When Michael Ende started at the Waldorf school in 1946, he had long since grown out of being a schoolboy. In Stuttgart he first encountered Expressionist and Dadaist writing and began schooling himself in literature. He studied Theodor Däubler, Ivan Goll, Elke Lasker-Schüler and Mombert, but his real love was the poetry of Rainer Maria Rilke, Stefan George and Georg Trakl. In the two years after the war, he made his first attempts at acting, performing with friends in Stuttgart’s America House. He was involved in productions of Chekhov’s one-act comedy The Bear, in which he played the principal role, and in the German premiere of Jean Cocteau’s Orpheus . It was at America House that he met the painter Willi Baumeister.

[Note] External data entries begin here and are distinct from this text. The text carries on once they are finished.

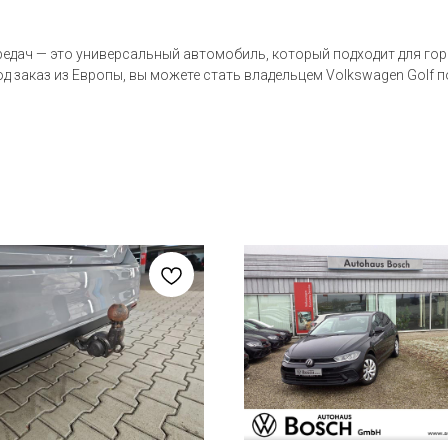
редач — это универсальный автомобиль, который подходит для гор
д заказ из Европы, вы можете стать владельцем Volkswagen Golf п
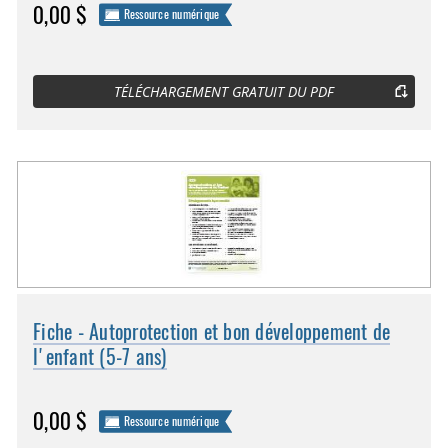
0,00 $
Ressource numérique
TÉLÉCHARGEMENT GRATUIT DU PDF
Fiche - Autoprotection et bon développement de
l'enfant (5-7 ans)
0,00 $
Ressource numérique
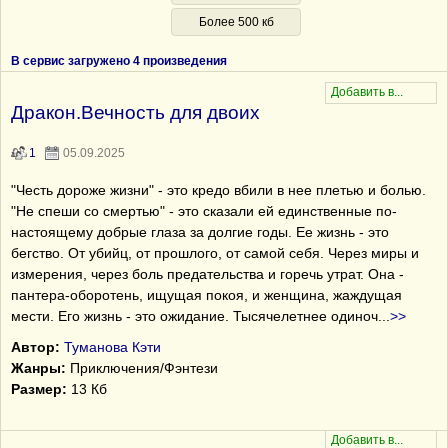
Более 500 кб
В сервис загружено 4 произведения
Дракон.Вечность для двоих
1
05.09.2025
"Честь дороже жизни" - это кредо вбили в нее плетью и болью.
"Не спеши со смертью" - это сказали ей единственные по-
настоящему добрые глаза за долгие годы. Ее жизнь - это
бегство. От убийц, от прошлого, от самой себя. Через миры и
измерения, через боль предательства и горечь утрат. Она -
пантера-оборотень, ищущая покоя, и женщина, жаждущая
мести. Его жизнь - это ожидание. Тысячелетнее одиноч
...
>>
Автор:
Туманова Кэти
Жанры:
Приключения/Фэнтези
Размер:
13 Кб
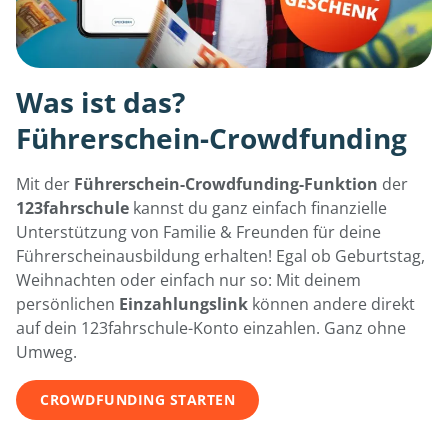
Was ist das?
Führerschein-Crowdfunding
Mit der
Führerschein-Crowdfunding-Funktion
der
123fahrschule
kannst du ganz einfach finanzielle
Unterstützung von Familie & Freunden für deine
Führerscheinausbildung erhalten! Egal ob Geburtstag,
Weihnachten oder einfach nur so: Mit deinem
persönlichen
Einzahlungslink
können andere direkt
auf dein 123fahrschule-Konto einzahlen. Ganz ohne
Umweg.
CROWDFUNDING STARTEN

The German post-war period heralded a rebirth of the theatre. In their thirst for life, people flocked to the theatres and were fascinated by the new ways of seeing the world that it offered. Michael Ende’s first play "Denn die Stunde drängt (As Time is Running Out)" dates back to this period. It was dedicated to Hiroshima, and was never performed.

Michael Ende subsequently described his early plays as ‘much too heavy on pathos (…) and overburdened with philosophy’. In 1947 his close friend Peter Boccarius submitted one of his sonnets to Esslingen’s regional newspaper, and Ende saw his first text - ‘Der Gaukler’ (The Entertainer) - in print. The following year he received a payout of forty marks from the currency reform and was finally able to purchase a guitar. He taught himself to play, and accompanied himself to the lyrics of his poems and songs.

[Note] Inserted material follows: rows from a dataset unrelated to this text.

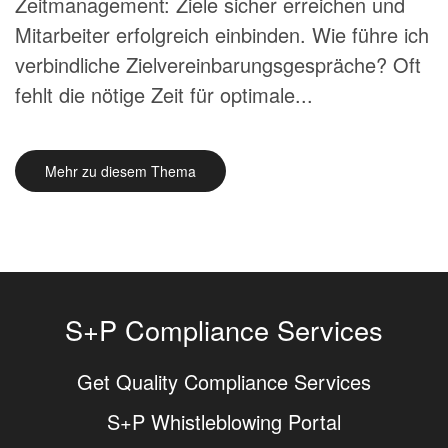
Zeitmanagement: Ziele sicher erreichen und
Mitarbeiter erfolgreich einbinden. Wie führe ich
verbindliche Zielvereinbarungsgespräche? Oft
fehlt die nötige Zeit für optimale...
Mehr zu diesem Thema
S+P Compliance Services
Get Quality Compliance Services
S+P Whistleblowing Portal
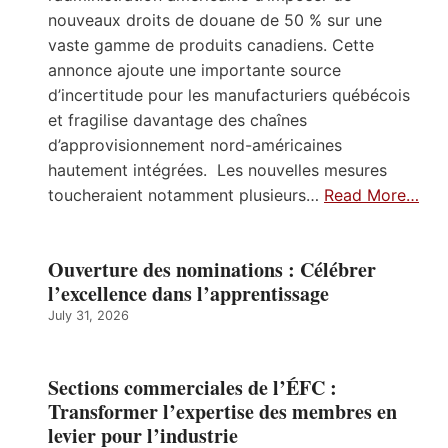
nouveaux droits de douane de 50 % sur une
vaste gamme de produits canadiens. Cette
annonce ajoute une importante source
d’incertitude pour les manufacturiers québécois
et fragilise davantage des chaînes
d’approvisionnement nord-américaines
hautement intégrées. Les nouvelles mesures
toucheraient notamment plusieurs…
Read More…
Ouverture des nominations : Célébrer
l’excellence dans l’apprentissage
July 31, 2026
Sections commerciales de l’ÉFC :
Transformer l’expertise des membres en
levier pour l’industrie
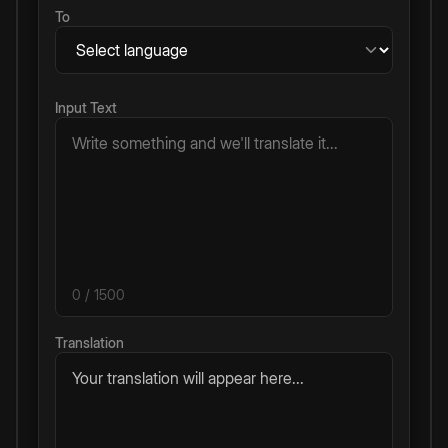
To
Input Text
0
/ 1500
Translation
Your translation will appear here...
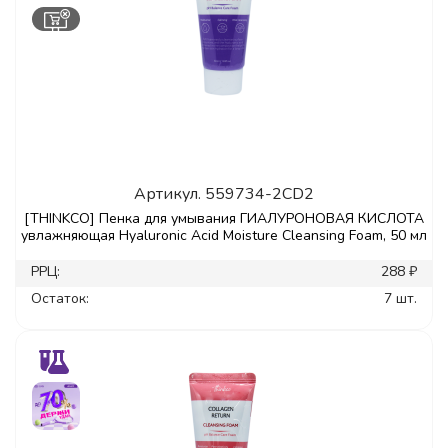
Артикул.
559734-2CD2
[THINKCO] Пенка для умывания ГИАЛУРОНОВАЯ КИСЛОТА
увлажняющая Hyaluronic Acid Moisture Cleansing Foam, 50 мл
РРЦ:
288 ₽
Остаток:
7 шт.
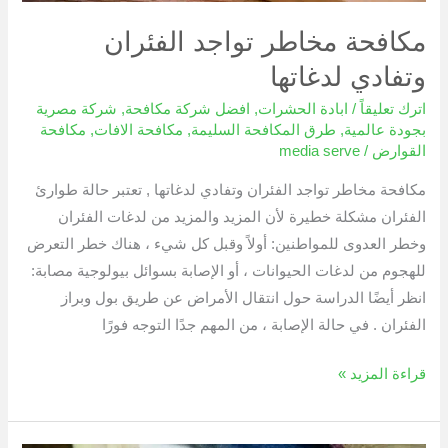
مكافحة مخاطر تواجد الفئران
وتفادي لدغاتها
اترك تعليقاً
/
ابادة الحشرات
,
افضل شركة مكافحة
,
شركة مصرية
بجودة عالمية
,
طرق المكافحة السليمة
,
مكافحة الافات
,
مكافحة
القوارض
/
media serve
مكافحة مخاطر تواجد الفئران وتفادي لدغاتها , تعتبر حالة طوارئ
الفئران مشكلة خطيرة لأن المزيد والمزيد من لدغات الفئران
وخطر العدوى للمواطنين: أولاً وقبل كل شيء ، هناك خطر التعرض
للهجوم من لدغات الحيوانات ، أو الإصابة بسوائل بيولوجية مصابة:
انظر أيضًا الدراسة حول انتقال الأمراض عن طريق بول وبراز
الفئران . في حالة الإصابة ، من المهم جدًا التوجه فورًا
قراءة المزيد »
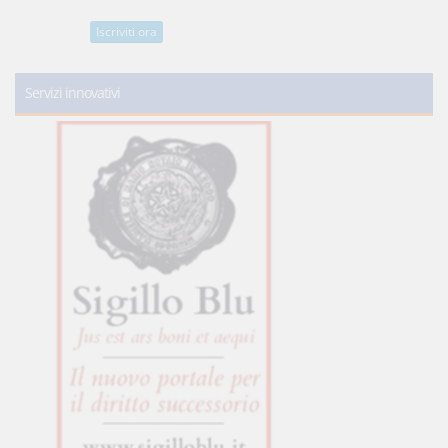
Iscriviti ora
Servizi innovativi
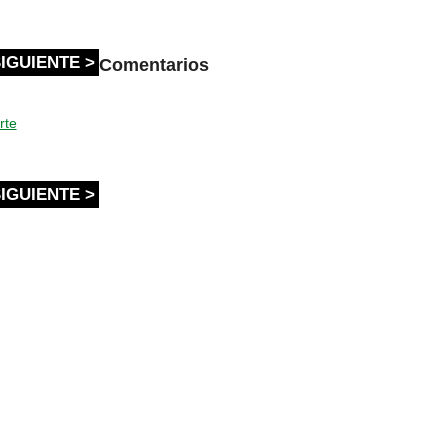
IGUIENTE >
Comentarios
rte
IGUIENTE >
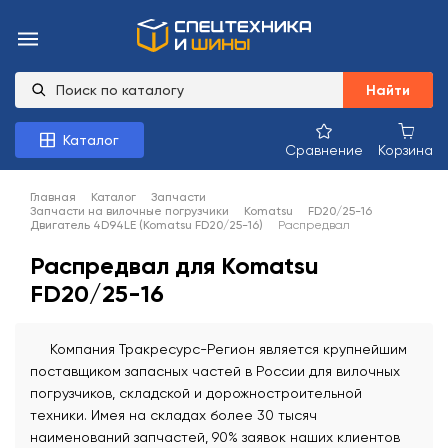
Найти
Каталог
Сравнение
Корзина
Главная
Каталог
Запчасти
Запчасти на вилочные погрузчики
Komatsu
FD20/25-16
Двигатель 4D94LE (Komatsu FD20/25-16)
Распредвал
Распредвал для Komatsu
FD20/25-16
Компания Тракресурс-Регион является крупнейшим
поставщиком запасных частей в России для вилочных
погрузчиков, складской и дорожностроительной
техники. Имея на складах более 30 тысяч
наименований запчастей, 90% заявок наших клиентов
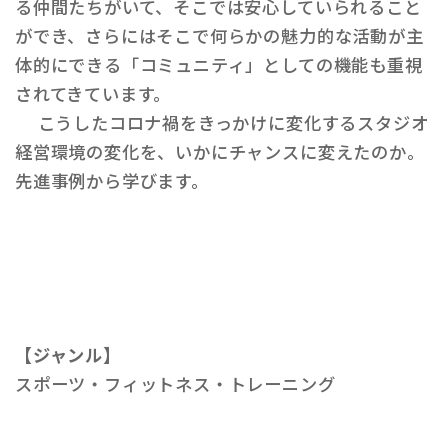
る仲間たちがいて、そこでは安心していられること
ができ、さらにはそこで何らかの魅力的な活動が主
体的にできる「コミュニティ」としての機能も重視
されてきています。
こうしたコロナ禍をきっかけに変化するスタジオ
経営環境の変化を、いかにチャンスに変えたのか。
先進事例から学びます。
【ジャンル】
スポーツ・フィットネス・トレーニング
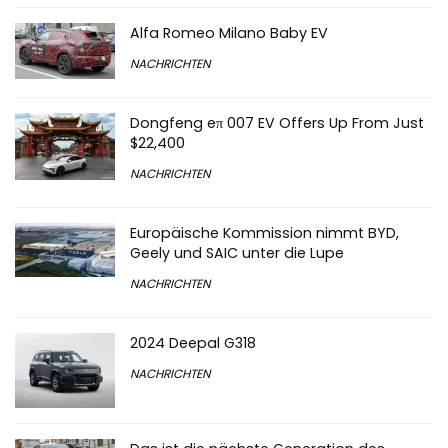
Alfa Romeo Milano Baby EV
NACHRICHTEN
Dongfeng eπ 007 EV Offers Up From Just
$22,400
NACHRICHTEN
Europäische Kommission nimmt BYD,
Geely und SAIC unter die Lupe
NACHRICHTEN
2024 Deepal G318
NACHRICHTEN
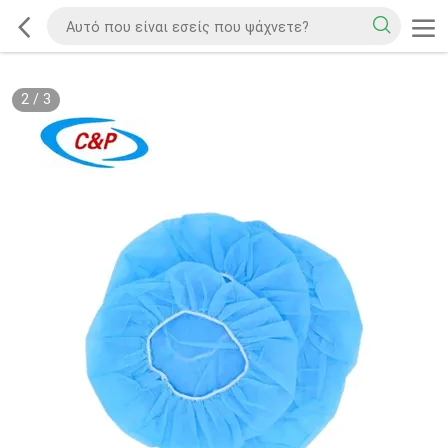
2
/
3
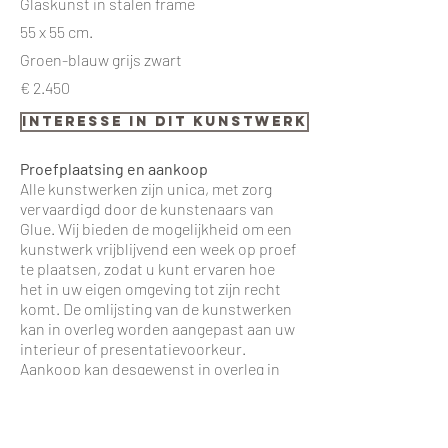
Glaskunst in stalen frame
55 x 55 cm.
Groen-blauw grijs zwart
€ 2.450
interesse in dit kunstwerk
Proefplaatsing en aankoop
Alle kunstwerken zijn unica, met zorg
vervaardigd door de kunstenaars van
Glue. Wij bieden de mogelijkheid om een
kunstwerk vrijblijvend een week op proef
te plaatsen, zodat u kunt ervaren hoe
het in uw eigen omgeving tot zijn recht
komt. De omlijsting van de kunstwerken
kan in overleg worden aangepast aan uw
interieur of presentatievoorkeur.
Aankoop kan desgewenst in overleg in
termijnen worden voldaan. Transport of
installatie kunnen op verzoek door ons
verzorgd worden.
Iets in haar blik vertraagt de tijd. Alsof ze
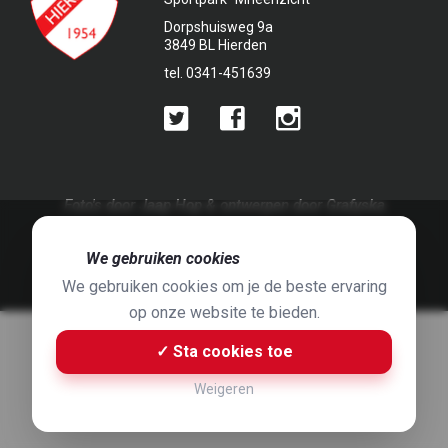
Dorpshuisweg 9a
3849 BL Hierden
tel. 0341-451639
Foto's door
Jaap Hop
& ontwerpen door
Grafyska
Built by
Bluey B.V.
& Jelle de Haan
🍪
We gebruiken cookies
We gebruiken cookies om je de beste ervaring
op onze website te bieden.
✓ Sta cookies toe
Weigeren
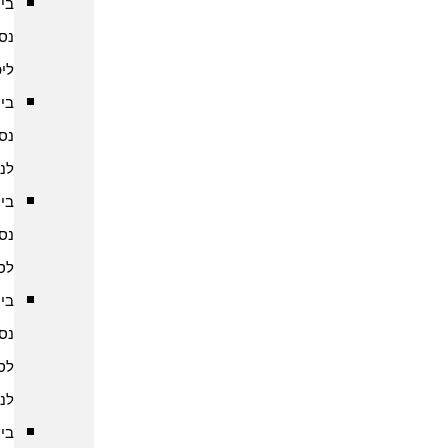
ביטוח
נסיעות
ליפן
ביטוח
נסיעות
לנפאל
ביטוח
נסיעות
לסין
ביטוח
נסיעות
לסרי
לנקה
ביטוח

Ende’s first poems and short stories were composed in 1943, but his main goal was to write for the theatre. Financial considerations ruled out a university degree, so he decided to opt for a more practical route into dramaturgy. In 1948 he auditioned for the Otto Falckenberg academy of acting in Munich. His declared intention to study acting in order to be a better playwright must have impressed his examiners, for he was admitted on a two-year scholarship. During his time at the academy he studied classical and modern theories of theatre and was subsequently able to put his knowledge to good use.